Once in a while, a young company will claim it has more experience than would be logical — a just-opened law firm might tout 60 years of legal experience, but actually consist of three people who have each practiced law for 20 years. The number “60” catches your eye and summarizes something, yet might leave you wondering whether to prefer one lawyer with 60 years of experience. There’s actually no universally correct answer; your choice should be based on the type of services you’re looking for. A single lawyer might be superb at certain tasks and not great at others, while three lawyers with solid experience could canvas a wider collection of subjects.

If you understand that example, you also understand the challenge of evaluating AI chip performance using “TOPS,” a metric that means Trillions of Operations Per Second, or “tera operations per second.” Over the past few years, mobile and laptop chips have grown to include dedicated AI processors, typically measured by TOPS as an abstract measure of capability. Apple’s A14 Bionic brings 11 TOPS of “machine learning performance” to the new iPad Air tablet, while Qualcomm’s smartphone-ready Snapdragon 865 claims a faster AI processing speed of 15 TOPS.

But whether you’re an executive considering the purchase of new AI-capable computers for an enterprise, or an end user hoping to understand just how much power your next phone will have, you’re probably wondering what these TOPS numbers really mean.
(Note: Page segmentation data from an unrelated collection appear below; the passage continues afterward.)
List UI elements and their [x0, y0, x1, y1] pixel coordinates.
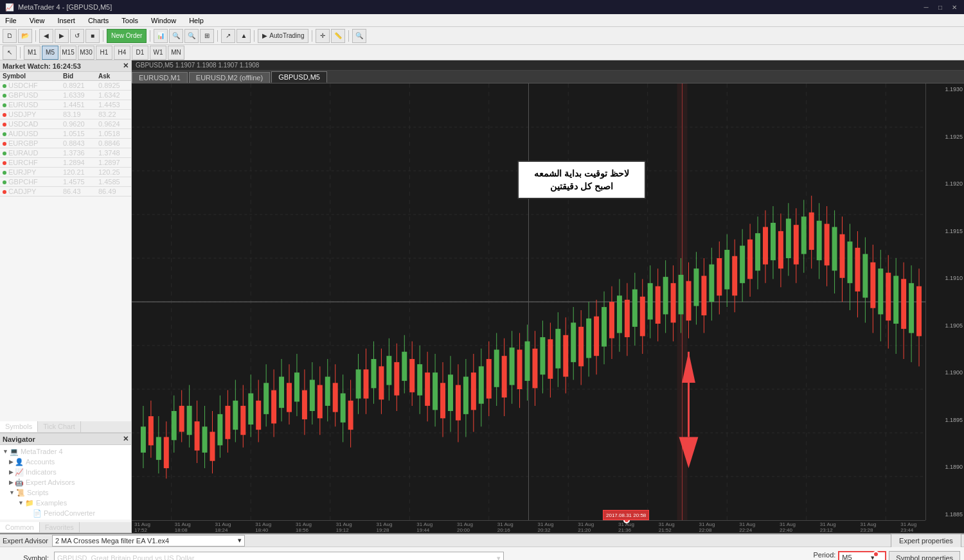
maximize-button[interactable]: □: [936, 3, 945, 12]
menu-view[interactable]: View: [27, 15, 48, 26]
svg-rect-42: [210, 432, 215, 460]
market-watch-close-icon[interactable]: ✕: [123, 62, 129, 70]
mw-row-usdcad[interactable]: USDCAD 0.9620 0.9624: [0, 119, 131, 129]
nav-ea-expand-icon: ▶: [9, 479, 13, 486]
chart-tab-eurusd-m2[interactable]: EURUSD,M2 (offline): [189, 72, 270, 83]
menu-charts[interactable]: Charts: [85, 15, 111, 26]
zoom-in-button[interactable]: 🔍: [169, 29, 183, 43]
mw-row-eurusd[interactable]: EURUSD 1.4451 1.4453: [0, 100, 131, 110]
stop-button[interactable]: ■: [85, 29, 100, 43]
price-10: 1.1885: [927, 511, 963, 518]
menu-help[interactable]: Help: [186, 15, 206, 26]
period-w1[interactable]: W1: [150, 46, 166, 60]
tab-tick-chart[interactable]: Tick Chart: [38, 421, 81, 432]
price-2: 1.1925: [927, 134, 963, 140]
highlighted-time-box: 2017.08.31 20:58: [603, 510, 649, 520]
svg-rect-205: [832, 227, 837, 270]
zoom-out-button[interactable]: 🔍: [184, 29, 199, 43]
menu-window[interactable]: Window: [148, 15, 179, 26]
line-studies-button[interactable]: 📏: [331, 29, 345, 43]
mw-row-gbpusd[interactable]: GBPUSD 1.6339 1.6342: [0, 91, 131, 100]
period-d1[interactable]: D1: [132, 46, 148, 60]
menu-insert[interactable]: Insert: [55, 15, 78, 26]
navigator-close-icon[interactable]: ✕: [123, 435, 129, 443]
nav-indicators[interactable]: ▶ 📈 Indicators: [0, 467, 131, 477]
market-watch-table: Symbol Bid Ask USDCHF 0.8921 0.8925 GBPU…: [0, 72, 131, 421]
open-button[interactable]: 📂: [18, 29, 32, 43]
symbol-properties-button[interactable]: Symbol properties: [889, 551, 960, 560]
nav-scripts[interactable]: ▼ 📜 Scripts: [0, 487, 131, 498]
svg-rect-114: [486, 359, 492, 399]
menu-file[interactable]: File: [3, 15, 19, 26]
tab-favorites[interactable]: Favorites: [40, 522, 80, 532]
crosshair-button[interactable]: ✛: [316, 29, 330, 43]
search-button[interactable]: 🔍: [352, 29, 366, 43]
period-h4[interactable]: H4: [114, 46, 130, 60]
mw-row-euraud[interactable]: EURAUD 1.3736 1.3748: [0, 148, 131, 158]
nav-scripts-expand-icon: ▼: [9, 489, 15, 496]
experts-button[interactable]: ▲: [237, 29, 251, 43]
svg-rect-58: [271, 390, 276, 424]
svg-rect-118: [502, 356, 507, 398]
new-button[interactable]: 🗋: [3, 29, 17, 43]
mw-row-eurchf[interactable]: EURCHF 1.2894 1.2897: [0, 158, 131, 168]
svg-rect-167: [686, 281, 692, 321]
arrow-tool-button[interactable]: ↖: [3, 46, 17, 60]
symbol-dropdown[interactable]: GBPUSD, Great Britain Pound vs US Dollar…: [54, 552, 504, 560]
mw-bid-gbpusd: 1.6339: [60, 91, 96, 100]
chart-tab-gbpusd-m5[interactable]: GBPUSD,M5: [271, 71, 327, 83]
mw-row-usdjpy[interactable]: USDJPY 83.19 83.22: [0, 110, 131, 119]
app-icon: 📈: [5, 3, 14, 12]
nav-accounts[interactable]: ▶ 👤 Accounts: [0, 457, 131, 467]
period-m5[interactable]: M5: [42, 46, 58, 60]
mw-row-gbpchf[interactable]: GBPCHF 1.4575 1.4585: [0, 177, 131, 187]
period-cursor: [873, 551, 879, 557]
chart-canvas[interactable]: لاحظ توقيت بداية الشمعه اصبح كل دقيقتين …: [132, 83, 964, 533]
expert-properties-button[interactable]: Expert properties: [891, 534, 961, 548]
mw-row-cadjpy[interactable]: CADJPY 86.43 86.49: [0, 187, 131, 197]
svg-rect-30: [164, 437, 169, 468]
refresh-button[interactable]: ↺: [70, 29, 84, 43]
svg-rect-126: [532, 349, 537, 389]
mw-row-audusd[interactable]: AUDUSD 1.0515 1.0518: [0, 129, 131, 139]
period-m30[interactable]: M30: [78, 46, 94, 60]
svg-rect-40: [202, 426, 208, 452]
chart-type-button[interactable]: 📊: [154, 29, 168, 43]
indicators-button[interactable]: ↗: [221, 29, 235, 43]
close-button[interactable]: ✕: [950, 3, 959, 12]
svg-rect-90: [394, 362, 399, 396]
nav-accounts-expand-icon: ▶: [9, 459, 13, 465]
chart-tab-eurusd-m1[interactable]: EURUSD,M1: [132, 72, 188, 83]
time-14: 31 Aug 21:52: [659, 521, 681, 533]
mw-row-eurjpy[interactable]: EURJPY 120.21 120.25: [0, 168, 131, 177]
menu-tools[interactable]: Tools: [119, 15, 141, 26]
tab-common[interactable]: Common: [0, 522, 40, 532]
period-mn[interactable]: MN: [168, 46, 184, 60]
price-6: 1.1905: [927, 322, 963, 329]
period-m15[interactable]: M15: [60, 46, 76, 60]
back-button[interactable]: ◀: [39, 29, 53, 43]
forward-button[interactable]: ▶: [55, 29, 69, 43]
menu-bar: File View Insert Charts Tools Window Hel…: [0, 14, 964, 27]
nav-root[interactable]: ▼ 💻 MetaTrader 4: [0, 446, 131, 457]
ea-selector-dropdown[interactable]: 2 MA Crosses Mega filter EA V1.ex4 ▾: [52, 535, 245, 547]
grid-button[interactable]: ⊞: [200, 29, 214, 43]
period-m1[interactable]: M1: [24, 46, 40, 60]
nav-examples[interactable]: ▼ 📁 Examples: [0, 498, 131, 508]
autotrading-button[interactable]: ▶ AutoTrading: [258, 29, 308, 43]
nav-period-converter[interactable]: ▶ 📄 PeriodConverter: [0, 508, 131, 518]
new-order-button[interactable]: New Order: [107, 29, 147, 43]
svg-rect-136: [571, 322, 576, 362]
svg-rect-96: [417, 364, 422, 396]
mw-symbol-audusd: AUDUSD: [0, 129, 60, 138]
minimize-button[interactable]: ─: [922, 3, 931, 12]
period-dropdown[interactable]: M5 ▾: [838, 551, 886, 560]
mw-row-usdchf[interactable]: USDCHF 0.8921 0.8925: [0, 81, 131, 91]
mw-ask-usdjpy: 83.22: [96, 110, 131, 119]
svg-rect-207: [840, 234, 845, 278]
nav-expert-advisors[interactable]: ▶ 🤖 Expert Advisors: [0, 477, 131, 487]
mw-row-eurgbp[interactable]: EURGBP 0.8843 0.8846: [0, 139, 131, 148]
period-h1[interactable]: H1: [96, 46, 112, 60]
price-4: 1.1915: [927, 228, 963, 234]
tab-symbols[interactable]: Symbols: [0, 421, 38, 432]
To demystify the concept and put it in some perspective, let’s take a high-level look at the concept of TOPS, as well as some examples of how companies are marketing chips using this metric.

TOPS, explained

Though some people dislike the use of abstract performance metrics when evaluating computing capabilities, customers tend to prefer simple, seemingly understandable distillations to the alternative, and perhaps rightfully so. TOPS is a classic example of a simplifying metric: It tells you in a single number how many computing operations an AI chip can handle in one second — in other words, how many basic math problems a chip can solve in that very short period of time. While TOPS doesn’t differentiate between the types or quality of operations a chip can process, if one AI chip offers 5 TOPS and another offers 10 TOPS, you might correctly assume that the second is twice as fast as the first.

Yes, holding all else equal, a chip that does twice as much in one second as last year’s version could be a big leap forward. As AI chips blossom and mature, the year-to-year AI processing improvement may even be as much as nine times, not just two. But from chip to chip, there may be multiple processing cores tackling AI tasks, as well as differences in the types of operations and tasks certain chips specialize in. One company’s solution might be optimized for common computer vision tasks, or able to compress deep learning models, giving it edges over less purpose-specific rivals; another may just be solid across the board, regardless of what’s thrown at it. Just like the law firm example above, distilling everything down to one number removes the nuance of how that number was arrived at, potentially distracting customers from specializations that make a big difference to developers.

Simple measures like TOPS have their appeal, but over time, they tend to lose whatever meaning and marketing appeal they might initially have had. Video game consoles were once measured by “bits” until the Atari Jaguar arrived as the first “64-bit” console, demonstrating the foolishness of focusing on a single metric when total system performance was more important. Sony’s “32-bit” PlayStation ultimately outsold the Jaguar by a 400:1 ratio, and Nintendo’s 64-bit console by a 3:1 ratio, all but ending reliance on bits as a proxy for capability. Megahertz and gigahertz, the classic measures of CPU speeds, have similarly become less relevant in determining overall computer performance in recent years.

Apple on TOPS

Apple has tried to reduce its use of abstract numeric performance metrics over the years: Try as you might, you won’t find references on Apple’s website to the gigahertz speeds of its A13 Bionic or A14 Bionic chips, nor the specific capacities of its iPhone batteries — at most, it will describe the A14’s processing performance as “mind-blowing,” and offer examples of the number of hours one can expect from various battery usage scenarios. But as interest in AI-powered applications has grown, Apple has atypically called attention to how many trillion operations its latest AI chips can process in a second, even if you have to hunt a little to find the details.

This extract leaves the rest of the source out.